The Importance of Using Surgical Guide Stents
Hi, I’m Dr. Todd Shatkin and welcome to this Monday Morning Minute. Today I want to speak to you about the importance of using surgical guide stents and proper preoperative planning for your mini implant cases. It is paramount to have proper planning, and the only way to do that is to thoroughly review the X-rays, the models, and plan exactly where you want to place the implant glance. The very best way to do that is by using a surgical guide with a 3D surgical CBCT stent.
The way to get a surgical stent, a 3D surgical stent, is you have to take a cone beam CT scan of the patient. If you don’t have a cone beam in your office, you can either send the patient out to get one, have a mobile CT company come to your office, or to the patient’s home to take one, or you can purchase a cone CT for your office. Of course, Shatkin F.I.R.S.T.® Sells, I feel, the very best of cone CT’s, the Papaya 3D machine, which I use every day, dozens of times a day. I really don’t think I could go back to a panoramic X ray after having cone for the past eight years in my office. It is just phenomenal the amount of information you get from a good quality CBCT scan.

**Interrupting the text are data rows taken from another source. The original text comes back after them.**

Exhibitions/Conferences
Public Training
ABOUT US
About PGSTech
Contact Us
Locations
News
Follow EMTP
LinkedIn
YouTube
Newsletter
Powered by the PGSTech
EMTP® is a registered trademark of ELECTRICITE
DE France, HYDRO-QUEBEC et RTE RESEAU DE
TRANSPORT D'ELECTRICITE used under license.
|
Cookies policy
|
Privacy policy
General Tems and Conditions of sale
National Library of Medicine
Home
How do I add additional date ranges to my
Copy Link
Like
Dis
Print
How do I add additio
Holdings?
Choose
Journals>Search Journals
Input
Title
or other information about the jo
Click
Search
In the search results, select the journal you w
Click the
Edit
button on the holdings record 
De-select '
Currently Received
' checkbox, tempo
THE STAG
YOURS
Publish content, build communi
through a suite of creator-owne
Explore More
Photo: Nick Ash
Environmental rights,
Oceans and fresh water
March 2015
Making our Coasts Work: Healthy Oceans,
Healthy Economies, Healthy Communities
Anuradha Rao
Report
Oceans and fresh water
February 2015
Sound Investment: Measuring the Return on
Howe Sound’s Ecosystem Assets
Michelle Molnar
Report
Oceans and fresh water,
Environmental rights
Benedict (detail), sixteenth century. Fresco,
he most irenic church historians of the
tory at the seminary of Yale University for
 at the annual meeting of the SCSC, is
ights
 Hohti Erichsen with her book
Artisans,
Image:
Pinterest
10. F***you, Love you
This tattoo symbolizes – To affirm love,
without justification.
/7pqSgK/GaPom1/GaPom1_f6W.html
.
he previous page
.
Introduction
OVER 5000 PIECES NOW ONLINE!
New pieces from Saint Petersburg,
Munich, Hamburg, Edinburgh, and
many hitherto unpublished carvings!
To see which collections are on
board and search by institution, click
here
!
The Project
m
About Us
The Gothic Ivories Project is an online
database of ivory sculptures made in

So if you take that CBCT scan and you send it in to Shatkin F.I.R.S.T.®, we will then take your models, your cone scan, and merge those together to make a digital model and be able to place the implants in that digital model here in our laboratory. From that, we will print a 3D model on the 3D printer and then fabricate a surgical guide stent over that 3D model that looks something like this. And we can do it from anywhere from one tooth to a whole arch of teeth for an upper denture stabilization or a lower denture stabilization or a roundhouse bridge. And by doing that, we’re also able to fabricate a restoration that would go on the patient’s mouth on top of the implants in a precise preplanned position, whether it’s a single tooth, multiple teeth, a denture, or a bridge. And in rare cases, we might even do a roundhouse bridge in one visit using a surgical guide stent with ten to twelve implants.

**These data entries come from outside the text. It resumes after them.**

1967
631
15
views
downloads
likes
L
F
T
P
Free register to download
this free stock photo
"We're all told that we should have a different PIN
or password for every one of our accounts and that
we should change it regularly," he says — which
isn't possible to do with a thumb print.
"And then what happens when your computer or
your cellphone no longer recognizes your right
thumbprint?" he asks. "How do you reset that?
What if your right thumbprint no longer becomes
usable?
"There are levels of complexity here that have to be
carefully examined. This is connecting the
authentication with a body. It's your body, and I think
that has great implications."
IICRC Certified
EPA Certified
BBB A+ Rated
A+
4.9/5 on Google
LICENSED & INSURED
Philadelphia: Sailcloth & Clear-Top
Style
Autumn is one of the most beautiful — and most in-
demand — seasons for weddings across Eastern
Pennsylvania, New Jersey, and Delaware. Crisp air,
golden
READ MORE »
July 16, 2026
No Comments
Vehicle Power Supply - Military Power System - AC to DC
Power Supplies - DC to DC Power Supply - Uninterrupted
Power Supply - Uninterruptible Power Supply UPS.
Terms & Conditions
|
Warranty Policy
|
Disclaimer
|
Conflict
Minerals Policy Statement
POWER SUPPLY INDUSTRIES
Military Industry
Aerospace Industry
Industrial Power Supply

But usually we make a temporary bridge to place at that time so that you can put the implants in, take your final impression, and then make your final bridge. These are all the reasons why you should use a surgical guide when placing mini implants. But most importantly, medical, legally, you’ve got a pre planning done with a surgical guide stent. If you ever run to any issues at all, you’ve gone through the proper process and due diligence to treat that patient, and you want to document all that, and you want to keep the surgical guide stent with a patient’s name on it in a sealed bag so that you never lose it. And you keep it as part of the patient’s models and records, at least for the minimal amount of time that your state requires you to keep your records in New York State at seven years. So I hope this information was helpful to you, and I look forward to talking to you next Monday on the Monday Morning Minute. Thanks for joining me.